Between July and September 2020, estimates ranging from "a few thousand" (Ioneer Chairman James Calaway, quoted in Sonner, 2020) to as much as 17,000 plants (Center for Biological Diversity, or up to 40% of the population, were damaged or destroyed in a very short period of time. Conservation biologists at the University of Nevada, Reno, land management agencies, including the BLM and USFWS, and Ioneer concluded that the damage was caused by burrowing rodents, supported by evidence from an environmental DNA ("eDNA") analysis conducted by the US Fish & Wildlife Service, in addition to other wildlife surveys that included the use of game cameras. Others, including the Center for Biological Diversity (CBD) and Eriogonum researcher and Assistant Professor Benjamin Grady, PhD, support a theory that systematic, targeted human vandalism was the cause of the losses. Botanist Naomi Fraga agreed with the CBD and Dr. Grady noting that curiously it was only the Eriogonum that had been torn up and "strewn about—thousands and thousands of plants all across the habitat ... it wasn't happening to any other plants". Subsequent surveys have noted similar damage to storage organs (roots) in nearby desert plants, presumably caused by rodents seeking water in an exceptionally dry year. The extensive damage to the critically endangered plants has prompted calls for increased protection of the plants, rehabilitation of the depredated area, and cessation of lithium exploration in the area.

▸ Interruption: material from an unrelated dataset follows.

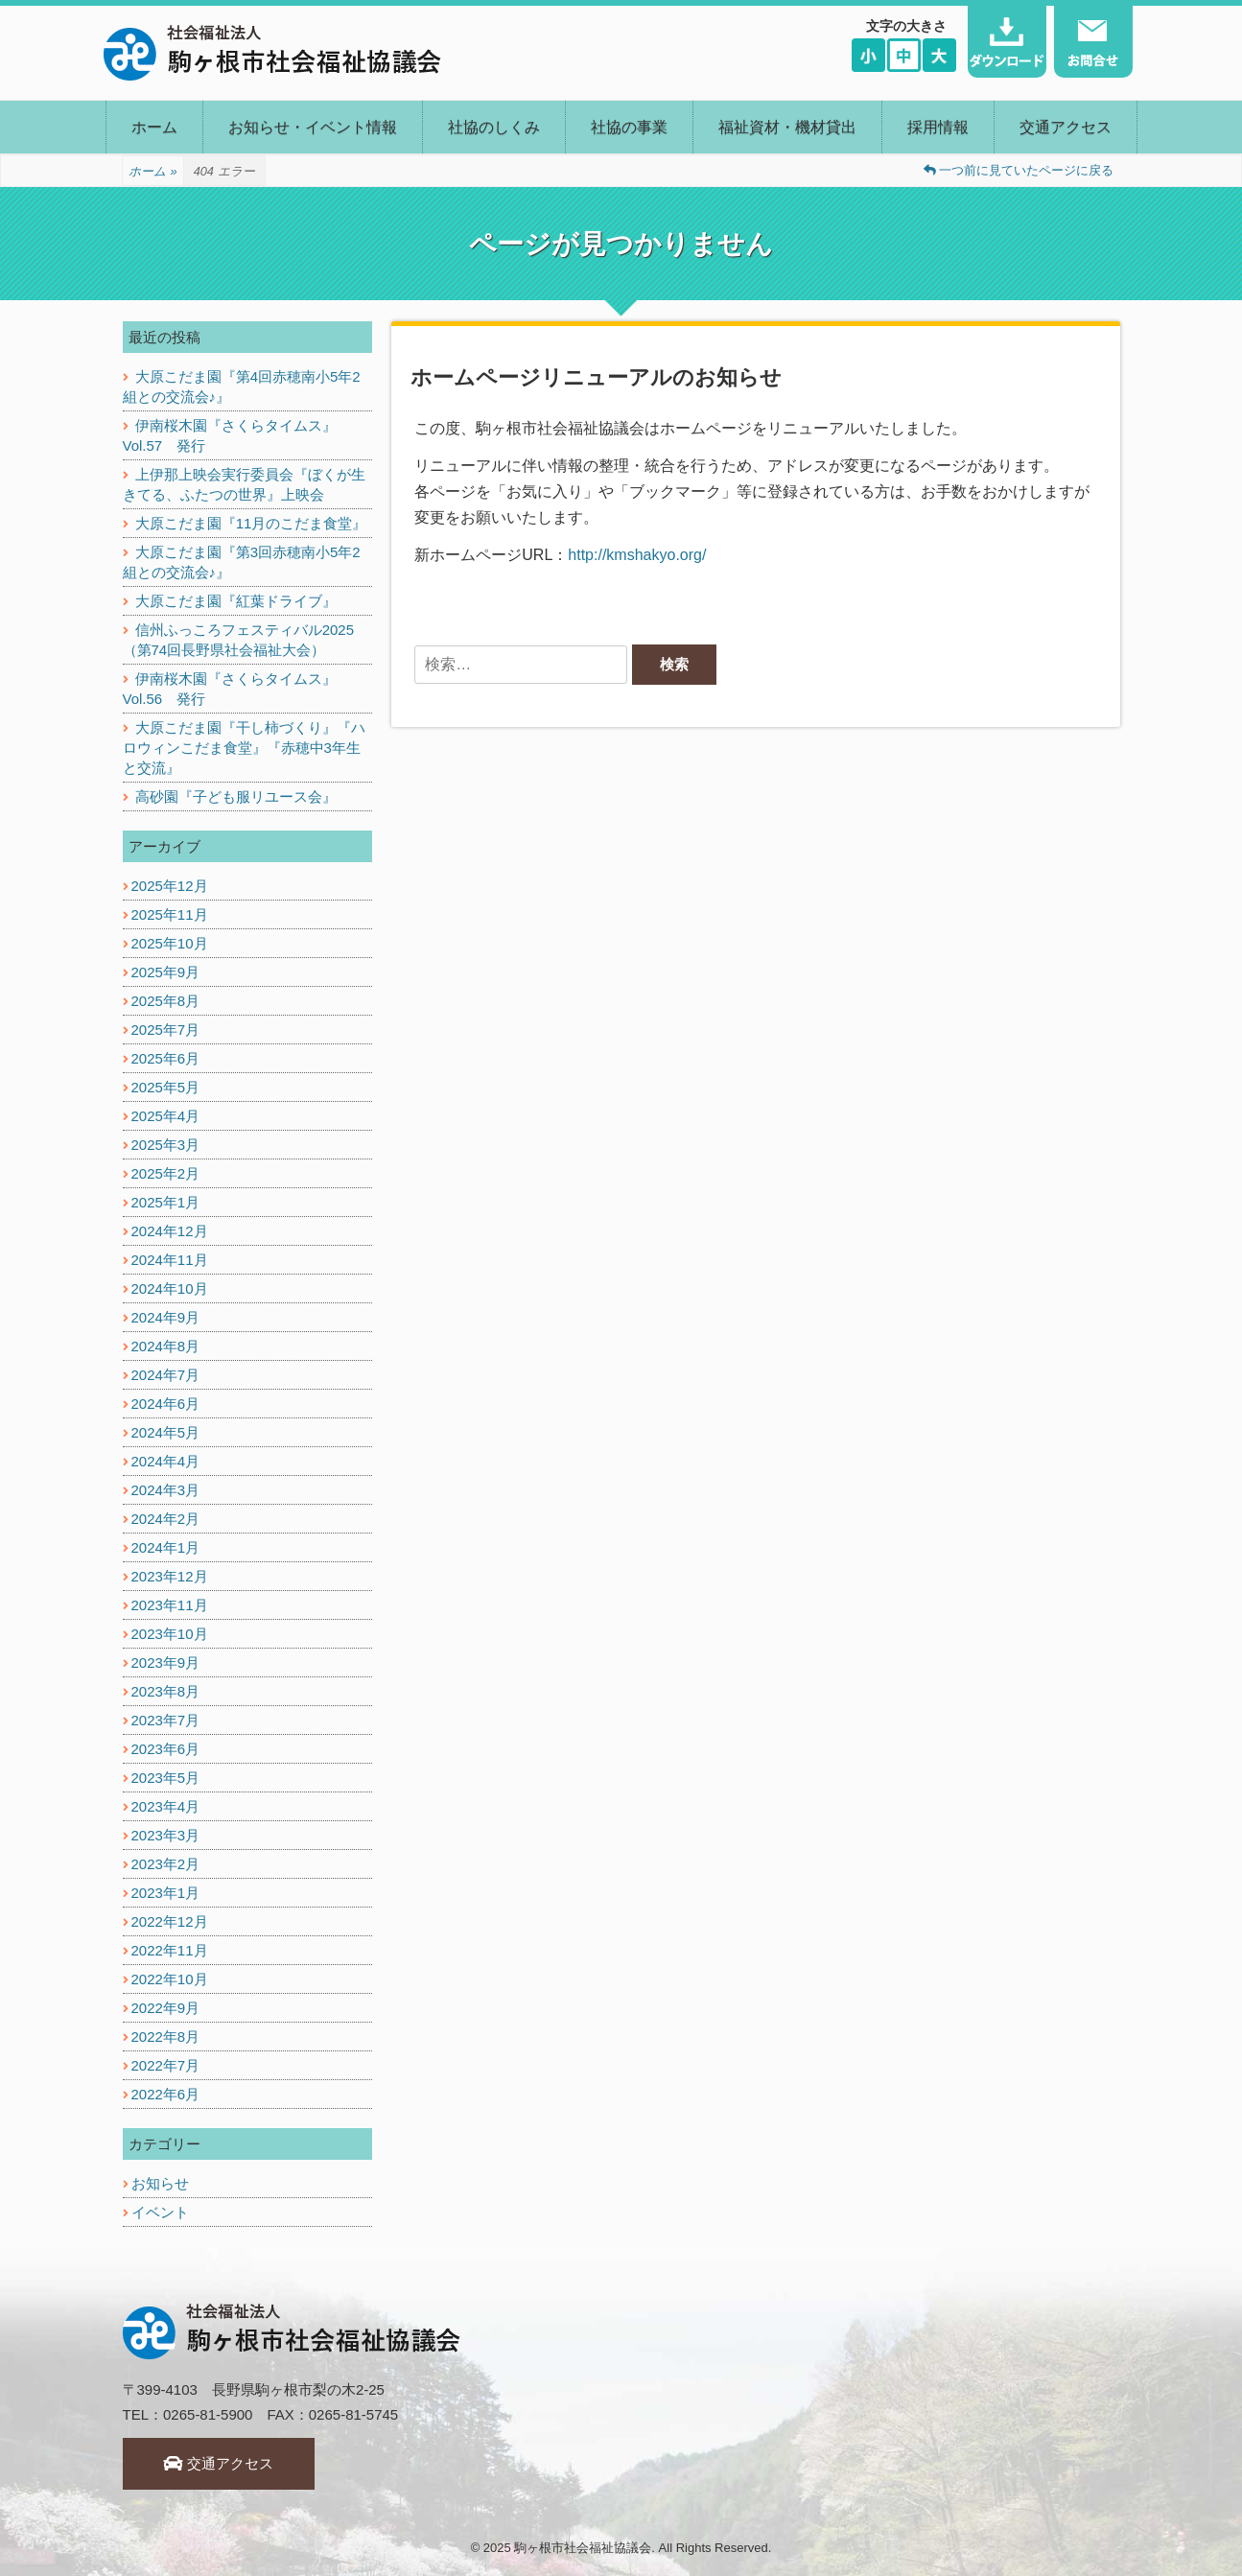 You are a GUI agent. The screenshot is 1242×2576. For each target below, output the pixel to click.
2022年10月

In 2021, conservationists, including Grady and Fraga, petitioned the USFWS to list Eriogonum tiehmii under the Endangered Species Act, stating that the lithium mining project at Rhyolite Ridge could have "an immense impact on the overall resiliency and continued viability of the species," as the subpopulation threatened by the mine is also the most productive at recruitment. The Fish and Wildlife Service failed to issue a final rule on the proposal within a year, as required by federal law. The plant was declared endangered in December 2022, effective 17 January 2023. Since the listing of Tiehm's buckwheat as an endangered species, Ioneer has established a conservation center with a dedicated greenhouse to grow Tiehm's buckwheat and has modified its mine plan to fence off the known populations of the plant and to disturb no more than about 38% of the known critical habitat for the plant.